A. Don’t read the sentence so fast you miss the surprise.
Matthew didn’t write what you would expect him to write.
The verse doesn’t read, “When he saw the crowds, he went into their midst.”
Or “When he saw the crowds, he healed their hurts.”
Or “When he saw the crowds, he seated them and began to teach them.”
On other occasions he did that … but not this time.
1.
Before he went to those people, he went to the mountain.
Before the disciples encountered the crowds, they encountered the Christ.
And before they faced the people, they were reminded of the holy.
2. I often do the final draft of my sermons on Saturday morning.
Not because I love to get up early on Saturdays, but because it is the time at my house that is quiet and free from distractions.

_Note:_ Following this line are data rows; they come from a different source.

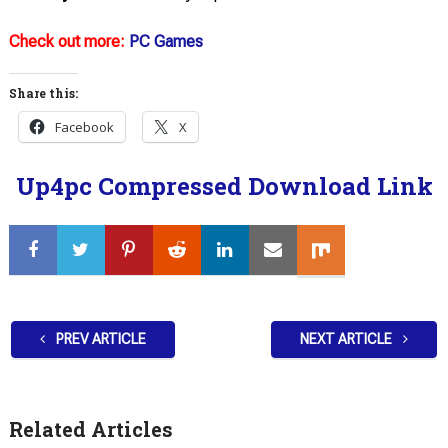
Check out more:
PC Games
Share this:
Facebook
X
Up4pc Compressed Download Link
PREV ARTICLE
NEXT ARTICLE
Related Articles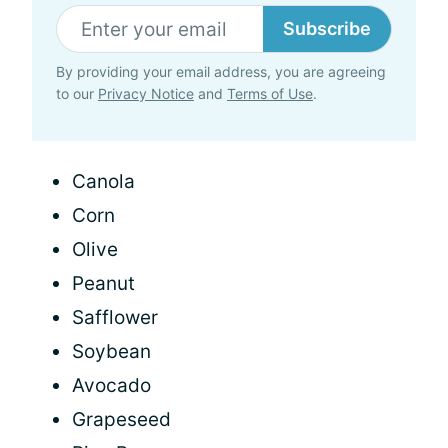
Subscribe
By providing your email address, you are agreeing
to our
Privacy Notice
and
Terms of Use
.
Canola
Corn
Olive
Peanut
Safflower
Soybean
Avocado
Grapeseed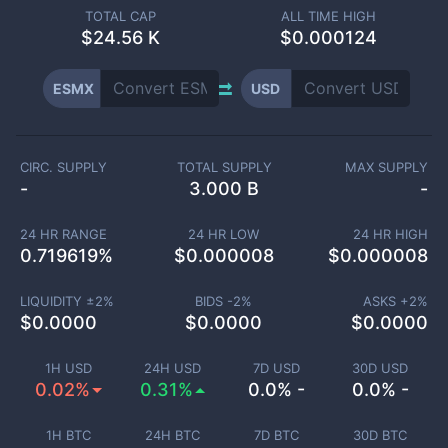
TOTAL CAP
ALL TIME HIGH
$
24.56 K
$0.000124
ESMX
USD
CIRC. SUPPLY
TOTAL SUPPLY
MAX SUPPLY
-
3.000 B
-
24 HR RANGE
24 HR LOW
24 HR HIGH
0.719619
%
$
0.000008
$
0.000008
LIQUIDITY ±
2
%
BIDS -
2
%
ASKS +
2
%
$
0.0000
$
0.0000
$
0.0000
1H USD
24H USD
7D USD
30D USD
0.02%
0.31%
0.0% -
0.0% -
1H BTC
24H BTC
7D BTC
30D BTC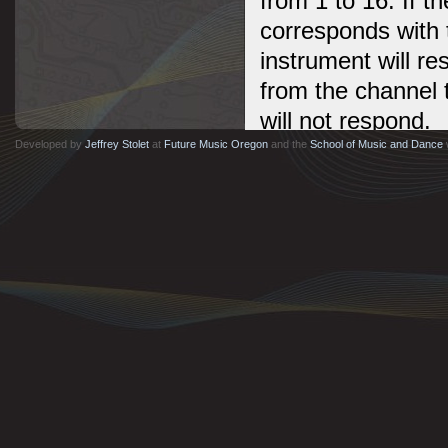
from 1 to 16. If 
corresponds with 
instrument will re
from the channel 
will not respond.
Developed by
Jeffrey Stolet
at
Future Music Oregon
and the
School of Music and Dance
Almost all instru
MIDI messages ar
messages are rec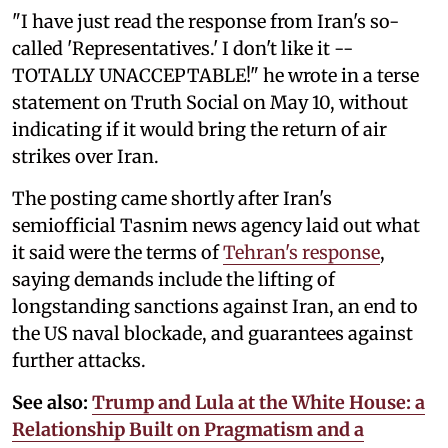
"I have just read the response from Iran's so-
called 'Representatives.' I don't like it --
TOTALLY UNACCEPTABLE!" he wrote in a terse
statement on Truth Social on May 10, without
indicating if it would bring the return of air
strikes over Iran.
The posting came shortly after Iran's
semiofficial Tasnim news agency laid out what
it said were the terms of
Tehran's response
,
saying demands include the lifting of
longstanding sanctions against Iran, an end to
the US naval blockade, and guarantees against
further attacks.
See also:
Trump and Lula at the White House: a
Relationship Built on Pragmatism and a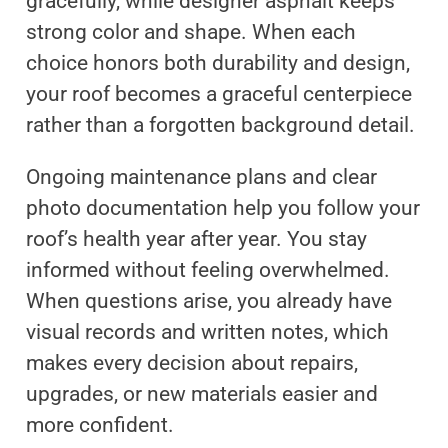
gracefully, while designer asphalt keeps
strong color and shape. When each
choice honors both durability and design,
your roof becomes a graceful centerpiece
rather than a forgotten background detail.
Ongoing maintenance plans and clear
photo documentation help you follow your
roof’s health year after year. You stay
informed without feeling overwhelmed.
When questions arise, you already have
visual records and written notes, which
makes every decision about repairs,
upgrades, or new materials easier and
more confident.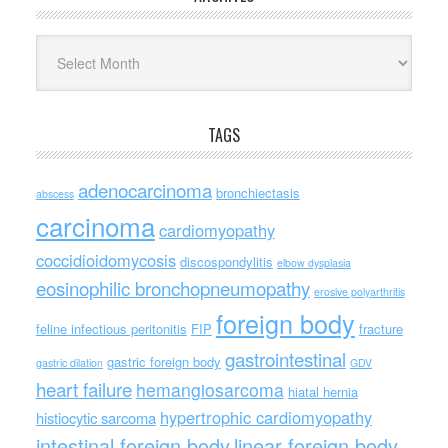
Archives
TAGS
adenocarcinoma
bronchiectasis
abscess
carcinoma
cardiomyopathy
coccidioidomycosis
discospondylitis
elbow dysplasia
eosinophilic bronchopneumopathy
erosive polyarthritis
foreign body
feline infectious peritonitis
FIP
fracture
gastrointestinal
gastric foreign body
gastric dilation
GDV
heart failure
hemangiosarcoma
hiatal hernia
hypertrophic cardiomyopathy
histiocytic sarcoma
intestinal foreign body
linear foreign body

During the week, when I get home from work, there is always a lot going on and plenty to do.
Someone is making dinner, one of the boys might be home, wanting to talk about school, or current events, or life, and Jessica is doing homework, and dinner is hopefully being started and there is wood to cut and horse stuff to clean up and a shed that needs reroofed and grass that needs mowed, and dinner to make for a family in need, and a visit that needs to be done, and phone calls to make and agendas  to write and … well you understand, your life is just like that.
3.
So the kitchen, often strewn with Saturday nights left overs becomes a study.
And what is a study sometimes becomes a sanctuary.
4. The quietness makes me relax.
the silence opens my ears, and something sacred will happen.
I will just sit, or maybe sit and write in the presence of God.
I wish I could say it happens every Saturday morning; it doesn’t.
Sometimes I don’t think I am ready.
But some Saturday mornings I hear his whisper, “Come to me, all you who are weary and burdened …” and I follow.
I leave behind the budgets, bills, and deadlines and walk the narrow trail up the mountain with him.
B. You’ve been there.
How about sitting on a hill this last Friday night and watching the biggest orange sun I have ever seen slowly slip down the horizon.
You’ve turned your back on the noise and sought his voice.
You’ve stepped away from the masses and followed the Master as he led you up the winding path to the summit.
1.
His summit.
Clean air.
Clear view.
Crisp breeze.
The roar of the marketplace is down there, and the perspective of the peak is up here.
2. As you sit and pray or just sit in that holy presence, we hear that whisper, we remember his truths.
i. “Nothing will happen to us that he has not experience.
ii.
“Truth will still triumph.
iii.
“Death will still die.
iv.
“The victory is yours.
v. “And joy is one decision away.”
C. Think about the people in your world.
Can’t you tell the ones who have been to his mountain?
Oh, their problems aren’t any different.
And their challenges are just as severe.
But there is a stubborn peace that protects them.